Deep Learning技術の活用が鍵になる
--コンテキストを理解するような際には、Deep Learningの技術の活用が鍵となりますか?
新しいDeep Learningの面白いところは、生のデータで学ぶことができるところです。従来型の機械学習の多くでは最初から教師ありで学習することが多かったのですが、Deep Learningでは生のデータを入れてさまざまなことを自己学習できます。その上で、途中や最後に教師がついて判断する方法がとれます。これによりAIの仕組みがかなり賢くなります。
例えば画像データを読み込んでその内容を文章で表現させようとした際に、従来型の学習では結果を表現する文章で主語である名詞の前に形容詞をつけるといった指示を教師がします。これに対して新しいDeep Learningでは、画像の情報を見て文章にしなさいと指示するだけでいいのです。
--Deep Learningでは、妥当な答えを得られるようになるまでにかなりの量の学習が必要になるのではないでしょうか?
画像の中の情報を文章で表現するような場合には、画像も、それを表現するためのテキストも万の単位で学習することになるでしょう。だいたいそれくらい学習すれば、画像の中のオブジェクトを認識できるようになります。
--Salesforce Researchの、ほかのAI研究にはない特長はどんなところでしょうか?
Salesforceのクラウドサービスにはさまざまな情報があり、それにアクセスできるのが特長の1つです。AIのためのアルゴリズムは確立しているものがあり、それをどうSalesforceのワークフローに組み込んで連携し、使えるようにするか。これを実現することで、10万社を超えるSalesforceの顧客がAIのメリットをすぐに享受できます。
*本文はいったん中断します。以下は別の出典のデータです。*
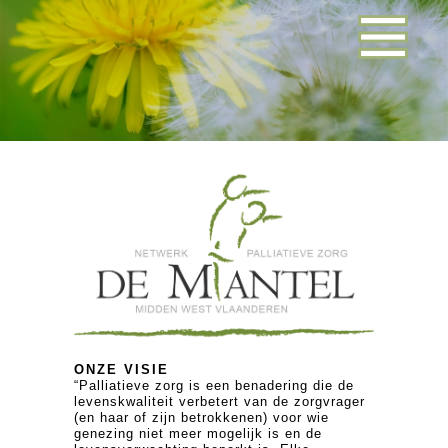
ONZE VISIE
“Palliatieve zorg is een benadering die de
levenskwaliteit verbetert van de zorgvrager
(en haar of zijn betrokkenen) voor wie
genezing niet meer mogelijk is en de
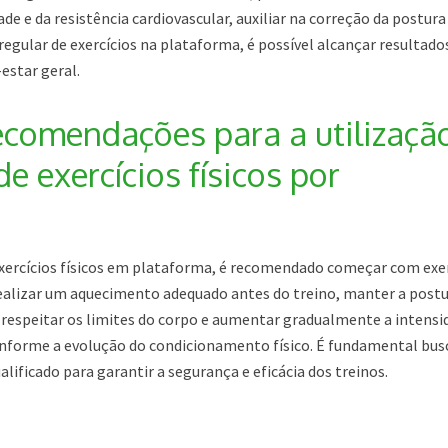
ade e da resistência cardiovascular, auxiliar na correção da postura
 regular de exercícios na plataforma, é possível alcançar resultado
estar geral.
ecomendações para a utilizaçã
e exercícios físicos por
 exercícios físicos em plataforma, é recomendado começar com exe
 realizar um aquecimento adequado antes do treino, manter a post
respeitar os limites do corpo e aumentar gradualmente a intensi
onforme a evolução do condicionamento físico. É fundamental bus
lificado para garantir a segurança e eficácia dos treinos.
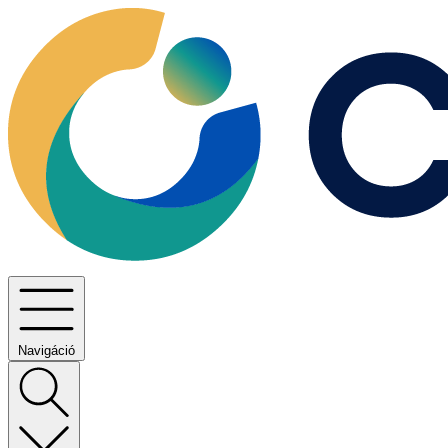
Navigáció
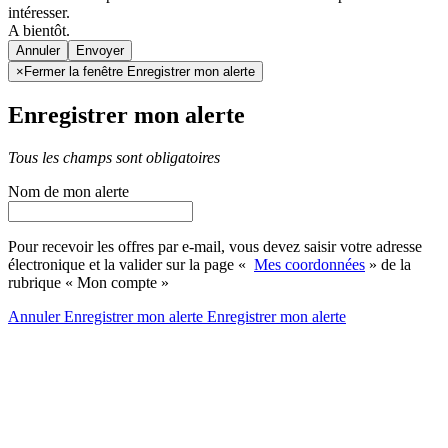
intéresser.
A bientôt.
Annuler
×
Fermer la fenêtre Enregistrer mon alerte
Enregistrer mon alerte
Tous les champs sont obligatoires
Nom de mon alerte
Pour recevoir les offres par e-mail, vous devez saisir votre adresse
électronique et la valider sur la page «
Mes coordonnées
» de la
rubrique « Mon compte »
Annuler
Enregistrer mon alerte
Enregistrer
mon alerte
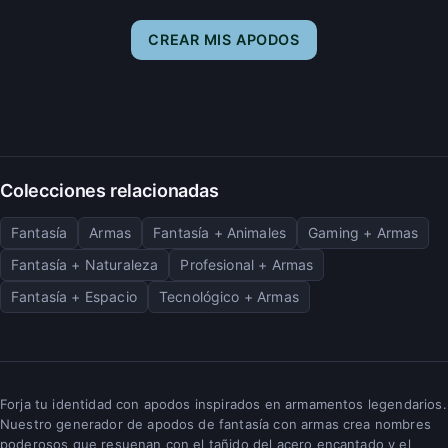
CREAR MIS APODOS
Colecciones relacionadas
Fantasía
Armas
Fantasía + Animales
Gaming + Armas
Fantasía + Naturaleza
Profesional + Armas
Fantasía + Espacio
Tecnológico + Armas
Forja tu identidad con apodos inspirados en armamentos legendarios.
Nuestro generador de apodos de fantasía con armas crea nombres
poderosos que resuenan con el tañido del acero encantado y el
このようなSalesforceの取り組みでは、力尽くのDeep Learningだけではなく、情報の意味を理解することが大事です。BtoBのビジネスでは、これは極めて重要なことなのです。とはいえ、機械学習による情報のパターン認識が意味がないわけではありません。赤ん坊が物事を学ぶのは、パターン認識から入ることからもそれは分かります。